The problem is that the author of your SMART software doesn't understand Seagate's SMART format. SMART is not standardised -- manufacturers implement SMART in their own proprietary way, and the format often varies between models from the same manufacturer.

The author misinterprets the Hardware ECC reCovered (sic) as a percentage health value. In fact the normalised value of a similar attribute, at least for some Seagate models, is given by the formula ...

Raw Read Error Rate = 10 * log10(NumberOfSectorsTransferredToOrFromHost * 512 * 8 / (Number of sectors requiring retries))

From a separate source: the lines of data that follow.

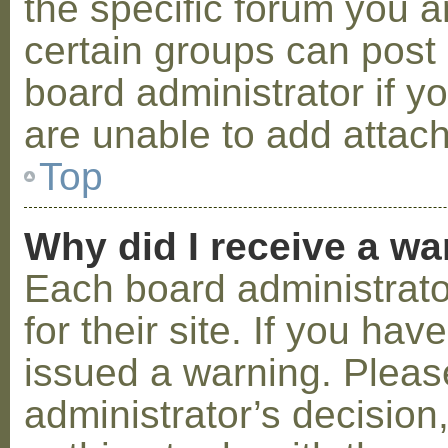
the specific forum you a
certain groups can post
board administrator if 
are unable to add attac
Top
Why did I receive a w
Each board administrator
for their site. If you ha
issued a warning. Please
administrator’s decisio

... where the factor of 512*8 is used to convert from sectors to bits. The attribute value is only computed when the number of bits in the transferred bits count is in the range 10^10 to 10^12.

The raw value of the Read Error Rate is actually a sector count, not an error count. When the sector count reaches 250,000,000 or so, it then rolls over to 0.

I don't know how Hardware ECC Recovered is related to Raw Read Error Rate, but I expect that it is logarithmic as well (as is the Seek Error Rate).